Dose-dependent effects of morphine on lipopolysaccharide (LPS)-induced inflammation, and involvement of multixenobiotic resistance (MXR) transporters in LPS efflux in teleost fish.

Environmental pollution (Barking, Essex : 1987) (2016-12-25)
Hélène Mottaz, Rene Schönenberger, Stephan Fischer, Rik I L Eggen, Kristin Schirmer, Ksenia J Groh
ABSTRACT

Opioid drugs, such as morphine (MO), detected in aquatic environments worldwide, may harm fish due to their semi-persistence and ability to potently interact with molecular targets conserved across vertebrates. Here, we established a waterborne bacterial lipopolysaccharide (LPS) challenge assay with zebrafish embryos as a model to investigate chemically-induced disruption of the innate immune system, and used it to study the effects of MO exposure. Exposure to 1 mg/L MO resulted in pronounced immunosuppression, reflected in downregulation of several inflammation-related genes, including myd88, trif, traf6, p38, nfκb2, il-1β, il-8 and ccl34a. Fish exposed to 1 mg/L MO accumulated 11.7 ng/g (wet weight) of MO, a concentration comparable to that reported in blood of chronic drug abusers subject to higher infection rates. Surprisingly, exposure to lower MO concentrations (100 ng/L-100 μg/L) led to exacerbation of LPS-induced inflammation. Two ATP-binding cassette (ABC) transporters known to be involved in the xenobiotic efflux - abcb4 and abcc2, also known as multixenobiotic resistance (MXR) transporters - were downregulated at 100 ng/L MO. We hypothesized that ABC/MXR transporters could modulate the severity of inflammation by being involved in efflux of LPS, thus regulating its accumulation in the organism.

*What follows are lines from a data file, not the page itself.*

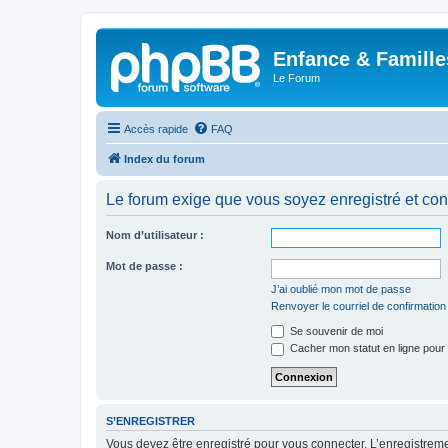
Enfance & Famille
Le Forum
Accès rapide
FAQ
Index du forum
Le forum exige que vous soyez enregistré et con
Nom d’utilisateur :
Mot de passe :
J’ai oublié mon mot de passe
Renvoyer le courriel de confirmation
Se souvenir de moi
Cacher mon statut en ligne pour 
S’ENREGISTRER
Vous devez être enregistré pour vous connecter. L’enregistre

Indeed, we could demonstrate that blocking of ABC/MXR transporters by an inhibitor, cyclosporine A, results in stronger inflammation, coinciding with higher LPS accumulation, as visualized with fluorescently labeled LPS. Our work demonstrates that MO can disrupt fish innate immune responses at environmentally relevant concentrations. We also provide evidence for a role of ABC/MXR transporters in LPS efflux in fish. These finding may be applicable across other taxa, as ABC transporters are evolutionary conserved. Since diverse environmentally present chemicals are known to interfere with ABC/MXR transporters' expression or activity, our discovery raises concerns about potential adverse effects of such compounds on the immune system responses in aquatic organisms.